TRY IT: Search the entries for lines that contain the word "Hemedti", and report each one found.

DATA FOR THIS EXERCISE:
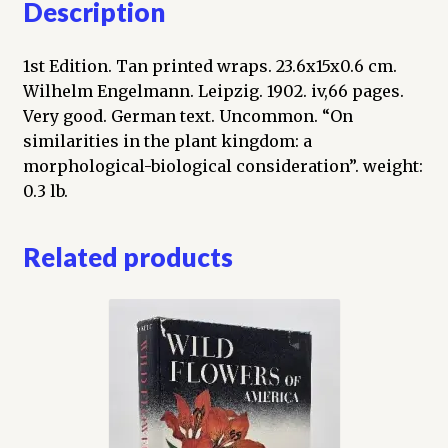
Description
1st Edition. Tan printed wraps. 23.6x15x0.6 cm.
Wilhelm Engelmann. Leipzig. 1902. iv,66 pages.
Very good. German text. Uncommon. “On
similarities in the plant kingdom: a
morphological-biological consideration”. weight:
0.3 lb.
Related products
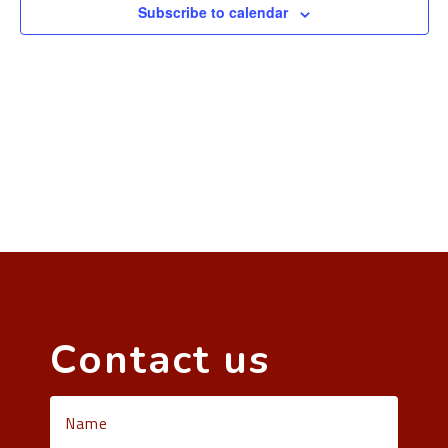
Subscribe to calendar
Contact us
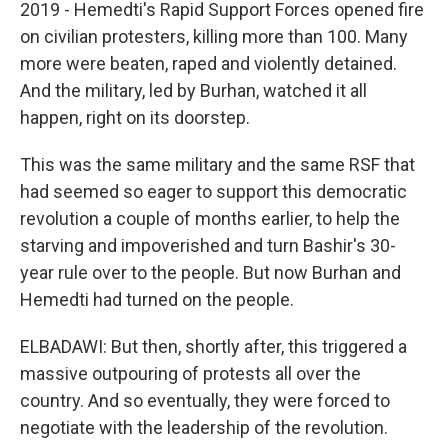
2019 - Hemedti's Rapid Support Forces opened fire
on civilian protesters, killing more than 100. Many
more were beaten, raped and violently detained.
And the military, led by Burhan, watched it all
happen, right on its doorstep.
This was the same military and the same RSF that
had seemed so eager to support this democratic
revolution a couple of months earlier, to help the
starving and impoverished and turn Bashir's 30-
year rule over to the people. But now Burhan and
Hemedti had turned on the people.
ELBADAWI: But then, shortly after, this triggered a
massive outpouring of protests all over the
country. And so eventually, they were forced to
negotiate with the leadership of the revolution.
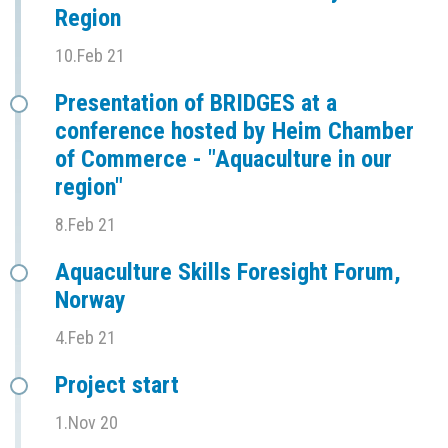
Region
10.Feb 21
Presentation of BRIDGES at a
conference hosted by Heim Chamber
of Commerce - "Aquaculture in our
region"
8.Feb 21
Aquaculture Skills Foresight Forum,
Norway
4.Feb 21
Project start
1.Nov 20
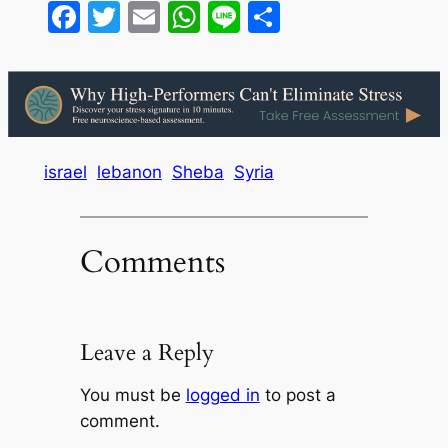
Facebook
Twitter
Email
WhatsApp
Line
Share
israel
lebanon
Sheba
Syria
Comments
Leave a Reply
You must be
logged in
to post a
comment.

RESPONSE TO THE EXERCISE:
2019 - Hemedti's Rapid Support Forces opened fire
Hemedti had turned on the people.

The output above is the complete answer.